Aim of the task:
Your result should be every line of the records below that contains the word "بچینگ".

(Stored data entries)
* * * *

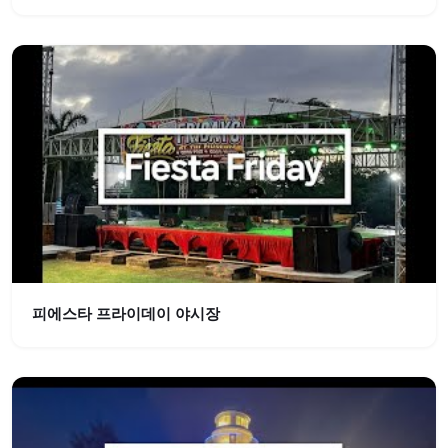
피에스타 프라이데이 야시장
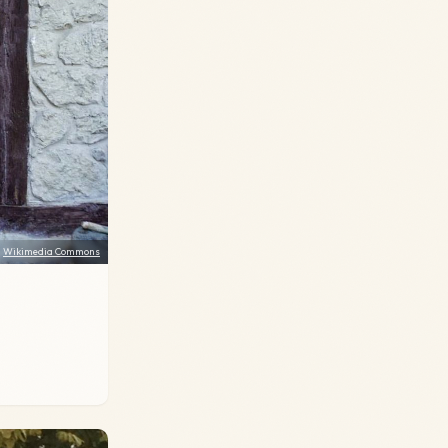
:
Wikimedia Commons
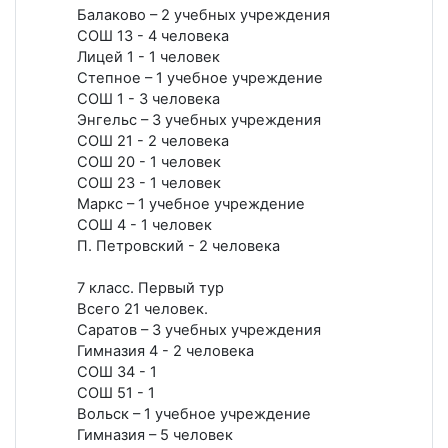
Балаково – 2 учебных учреждения
СОШ 13 - 4 человека
Лицей 1 - 1 человек
Степное – 1 учебное учреждение
СОШ 1 - 3 человека
Энгельс – 3 учебных учреждения
СОШ 21 - 2 человека
СОШ 20 - 1 человек
СОШ 23 - 1 человек
Маркс – 1 учебное учреждение
СОШ 4 - 1 человек
П. Петровский - 2 человека
7 класс. Первый тур
Всего 21 человек.
Саратов – 3 учебных учреждения
Гимназия 4 - 2 человека
СОШ 34 - 1
СОШ 51 - 1
Вольск – 1 учебное учреждение
Гимназия – 5 человек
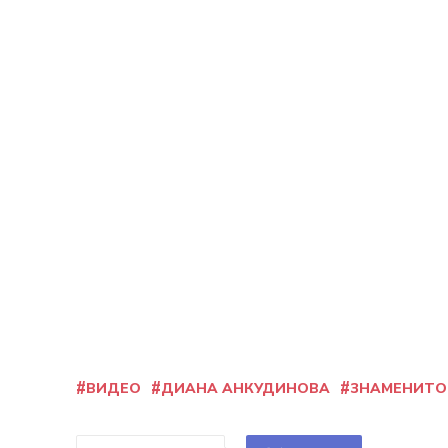
ВИДЕО
ДИАНА АНКУДИНОВА
ЗНАМЕНИТО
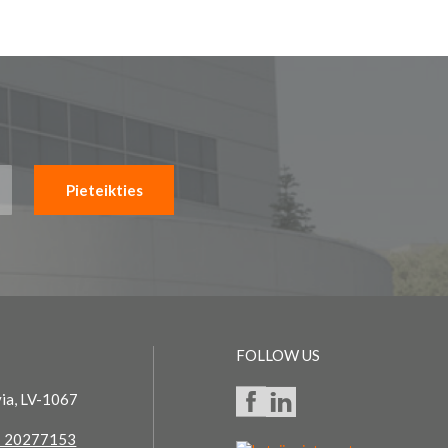
Pieteikties
FOLLOW US
via, LV-1067
 20277153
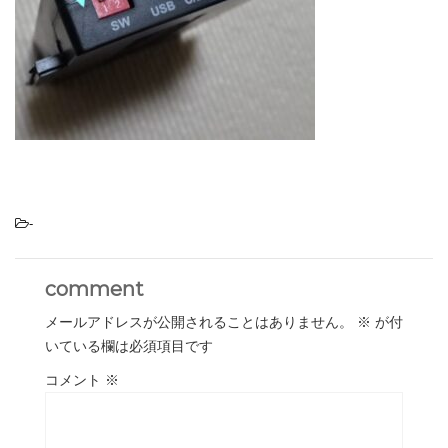
-
comment
メールアドレスが公開されることはありません。
※
が付
いている欄は必須項目です
コメント
※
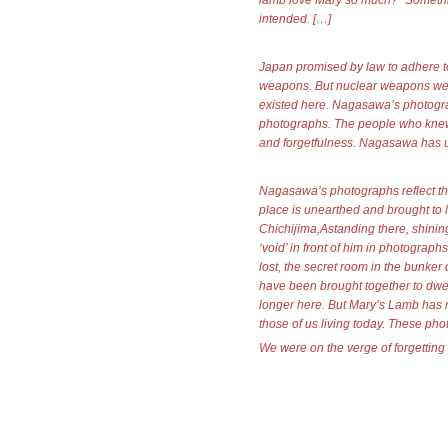
lamb love Mary so much?” Somethi
intended. […]
Japan promised by law to adhere to
weapons. But nuclear weapons were
existed here. Nagasawa’s photograph
photographs. The people who knew t
and forgetfulness. Nagasawa has u
Nagasawa’s photographs reflect th
place is unearthed and brought to l
Chichijima,Astanding there, shinin
‘void’ in front of him in photograp
lost, the secret room in the bunker
have been brought together to dwe
longer here. But Mary’s Lamb has 
those of us living today. These pho
We were on the verge of forgetting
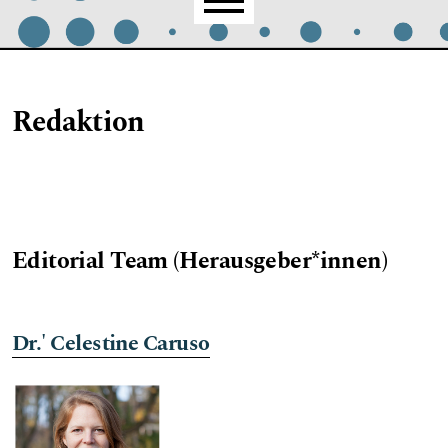
Hauptmenü
Redaktion
Editorial Team (Herausgeber*innen)
Dr.' Celestine Caruso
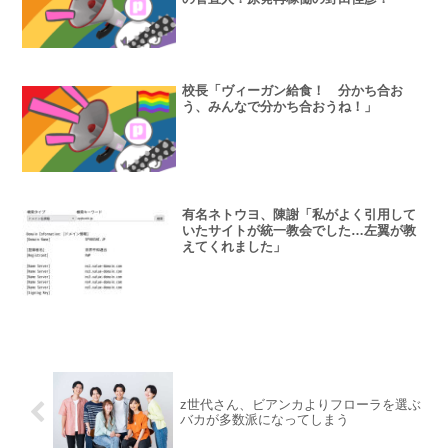
校長「ヴィーガン給食！ 分かち合お
う、みんなで分かち合おうね！」
有名ネトウヨ、陳謝「私がよく引用して
いたサイトが統一教会でした…左翼が教
えてくれました」
z世代さん、ビアンカよりフローラを選ぶ
バカが多数派になってしまう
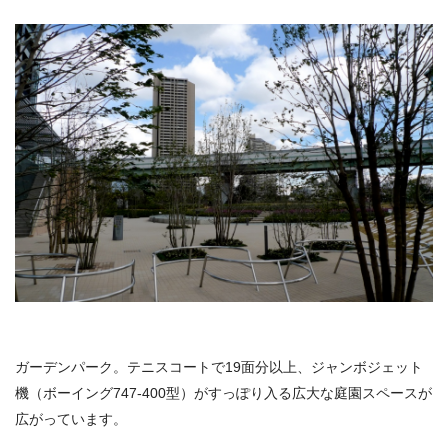
ガーデンパーク。テニスコートで19面分以上、ジャンボジェット
機（ボーイング747-400型）がすっぽり入る広大な庭園スペースが
広がっています。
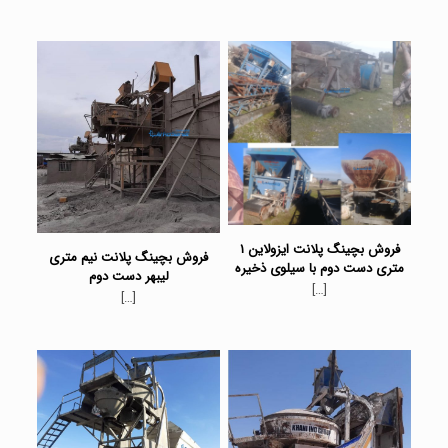
فروش بچینگ پلانت ایزولاین ۱
فروش بچینگ پلانت نیم متری
متری دست دوم با سیلوی ذخیره
لیبهر دست دوم
[…]
[…]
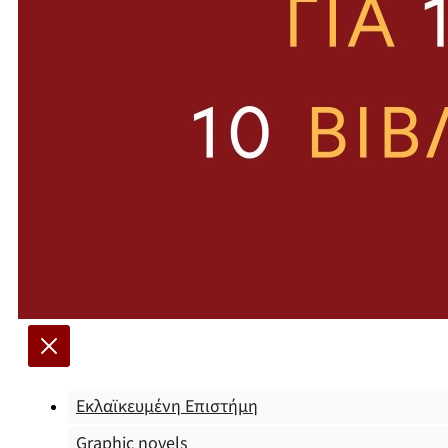
Εκλαϊκευμένη Επιστήμη
Graphic novels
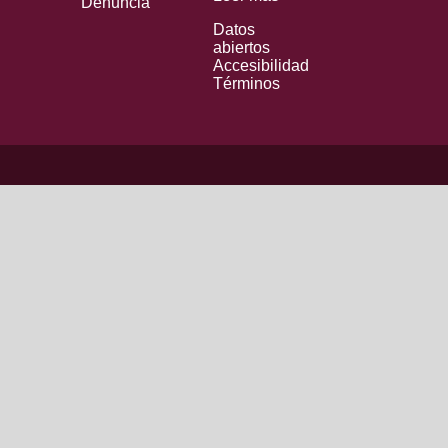
Denuncia
Datos
abiertos
Accesibilidad
Términos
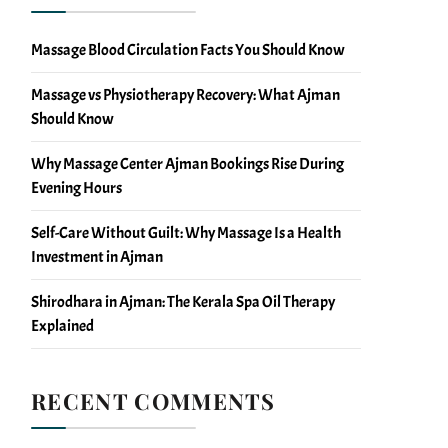
Massage Blood Circulation Facts You Should Know
Massage vs Physiotherapy Recovery: What Ajman
Should Know
Why Massage Center Ajman Bookings Rise During
Evening Hours
Self-Care Without Guilt: Why Massage Is a Health
Investment in Ajman
Shirodhara in Ajman: The Kerala Spa Oil Therapy
Explained
RECENT COMMENTS
No comments to show.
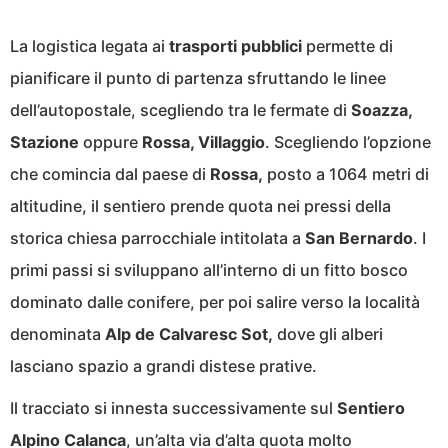
La logistica legata ai
trasporti pubblici
permette di
pianificare il punto di partenza sfruttando le linee
dell’autopostale, scegliendo tra le fermate di
Soazza,
Stazione
oppure
Rossa, Villaggio
. Scegliendo l’opzione
che comincia dal paese di
Rossa,
posto a 1064 metri di
altitudine, il sentiero prende quota nei pressi della
storica chiesa parrocchiale intitolata a
San Bernardo
. I
primi passi si sviluppano all’interno di un fitto bosco
dominato dalle conifere, per poi salire verso la località
denominata
Alp de Calvaresc Sot,
dove gli alberi
lasciano spazio a grandi distese prative.
Il tracciato si innesta successivamente sul
Sentiero
Alpino Calanca
, un’alta via d’alta quota molto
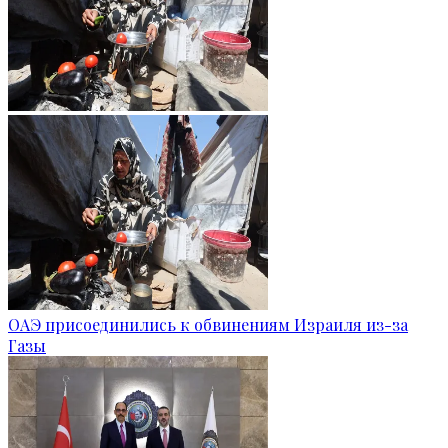
ОАЭ присоединились к обвинениям Израиля из-за
Газы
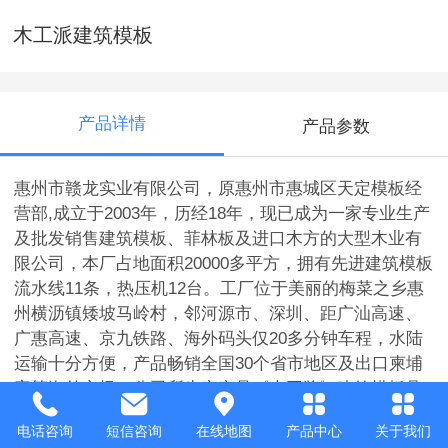
木工派建筑模板
产品详情
产品参数
惠州市赣龙实业有限公司，原惠州市惠城区天定模板经
营部,成立于2003年，历经18年，现已成为一家专业生产
及批发销售建筑模板、菲林板及进口木方的大型木业有
限公司，本厂占地面积20000多平方，拥有先进建筑模板
流水线11条，热压机12台。工厂位于美丽的梅菜之乡惠
州横沥镇矮坡马岭村，邻河源市、深圳、距广汕高速、
广惠高速、京九铁路、海外码头仅20多分钟车程，水陆
运输十分方便，产品畅销全国30个省市地区及出口柬埔
寨等海外市场，公司所生产产品《木工牌》建筑模板具
有防水性能好、不易变形、耐酸碱、使用方便、周转次
电话咨询
短信咨询
在线地图
产品中心
关于我们
数多，质优价廉等特点，可降低施工成本和提高施工质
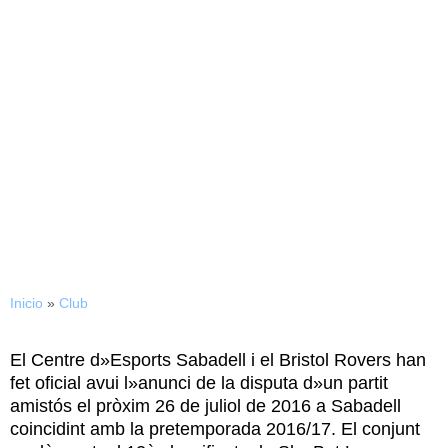
23/11/2015
El Sabadell disputarà un
amistós contra el Bristol
Rovers
Inicio
»
Club
El Centre d»Esports Sabadell i el Bristol Rovers han
fet oficial avui l»anunci de la disputa d»un partit
amistós el pròxim 26 de juliol de 2016 a Sabadell
coincidint amb la pretemporada 2016/17. El conjunt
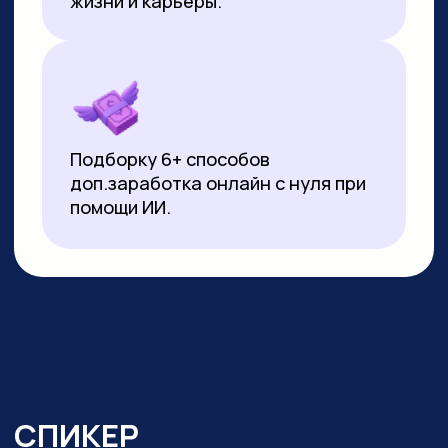
▸
Почти 3 года ежедневно использует
нейросети в работе и быту:
от генерации контента
до автоматизации задач.
Реализует
проекты на базе no-code решений
и Python
▸ Создала свыше 10 000 изображений
и сотни видеороликов с помощью ИИ
▸ Имеет 10-летний опыт видеомонтажа:
начинала с Pinnacle Studio, сейчас
работает в CapCut и DaVinci Resolve
▸ Монтировала обучающие видео
на испанском, португальском
и индонезийском языках для Яндекс
Практикума, применяя ИИ-озвучку
▸ Перевела более 20 видео
на английский язык с помощью
нейросетей для проекта в Иннополисе
▸ Провела более 100 вебинаров и онлайн-
уроков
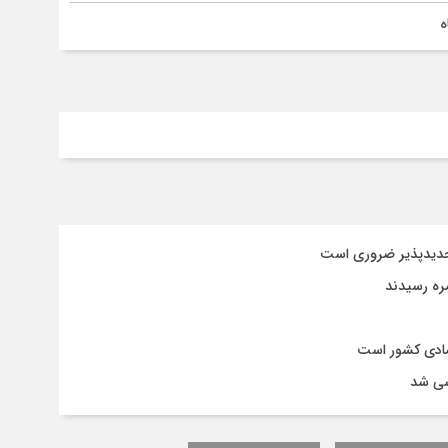
ه
جدیدپذیر ضروری است
صره رسیدند
تصادی کشور است
سی شد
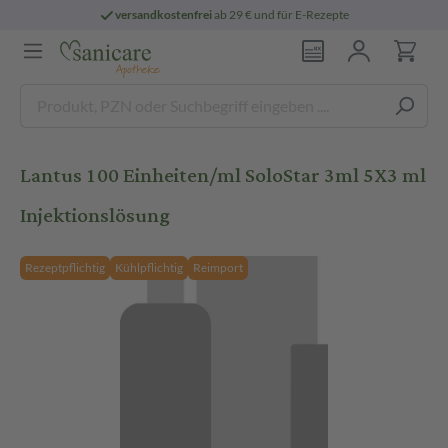
versandkostenfrei
ab 29 € und für E-Rezepte
Lantus 100 Einheiten/ml SoloStar 3ml 5X3 ml
Injektionslösung
Rezeptpflichtig
Kühlpflichtig
Reimport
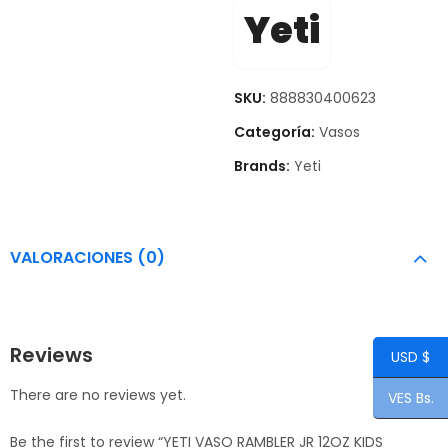
Yeti
SKU:
888830400623
Categoría:
Vasos
Brands:
Yeti
VALORACIONES (0)
Reviews
USD $
There are no reviews yet.
VES Bs.
Be the first to review “YETI VASO RAMBLER JR 12OZ KIDS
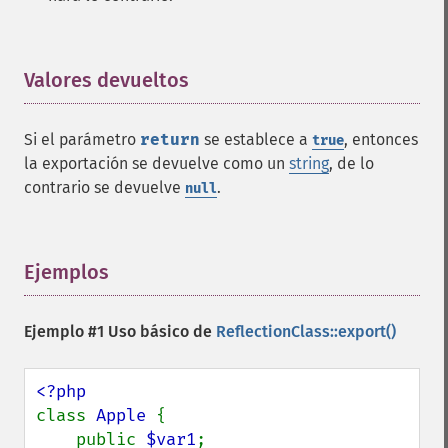
Valores devueltos
¶
Si el parámetro
return
se establece a
, entonces
true
la exportación se devuelve como un
string
, de lo
contrario se devuelve
.
null
Ejemplos
¶
Ejemplo #1 Uso básico de
ReflectionClass::export()
class 
Apple 
{

    public 
$var1
;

* * * *

Result for this task:
فروش بچینگ پلانت ایزولاین ۱
فروش بچینگ پلانت نیم متری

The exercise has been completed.